# Re: sw multiply

Bill Davy wrote:
"Charles Marslett" <c-deletethis-marslett@xxxxxxxxx> wrote in message
"ivan" <wolfsafety@xxxxxxxxxxxxx> wrote:

I am very tight on time here. I have lots of long moltiplications
to do in e very short time. I needed to roughly estimate how
wastefull would be a moltiplication without a HW multiplier. But
found out that the safest option (with HW multiplier) is also the
cheapest (at least using PICs).

Depending on the architecture, and assuming you have space for a
table of arguments, the following pseudocode can make a really
fast software multiplier:

mul(a, b)
return (sqr(a+b)-(sqr[a] + sqr[b])) >> 1

It costs a table of squares from the minimum argument value to the
sum of the two largest argument values, though, and that can eat a
lot of memory. Otherwise, it involves 3 table lookups, 2 adds, 2
subtracts and a right shift.

And if (a+b) goes over the (let's say byte) boundary and so makes
indexing hard, then (d+256)^2 is "easily" computed with some
simples sums too: sqr(d) + 2.256.d + 1.256.256 where d = (a+b) %
256 (and this only happens about a quarter of the time)
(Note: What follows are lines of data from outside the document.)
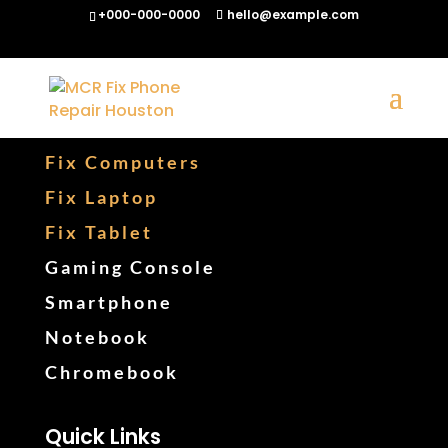
+000-000-0000
hello@example.com
Fix Phones
Fix Computers
Fix Laptop
Fix Tablet
Gaming Console
Smartphone
Notebook
Chromebook
Quick Links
Or, once you have a byte multiplier, you can use the relationship:

A = (a + b)**2 = a**2 + 2ab + b**2
B = (a - b)**2 = a**2 - 2ab + b**2
so
A - B = 4ab
i.e.
ab = (A - B) / 4
requiring 3 one byte multiplications, an add, and a shift. Here a
is the high byte, and b is the low byte. There are some factors of
256 to consider in the rhs of the equation.

Another method that has worked out very well is to build a 8 by 16
bit multiplier, giving a 24 bit product, and call it twice with the
halves of one 16 bit operand. After which a 3 byte add and a carry
propagation gives you the full product. I used this effectively on
an 8080, where everything could be done in registers with a push
and pop or two between the 8*16->24 bit multiplications.

These are unsigned methods.

--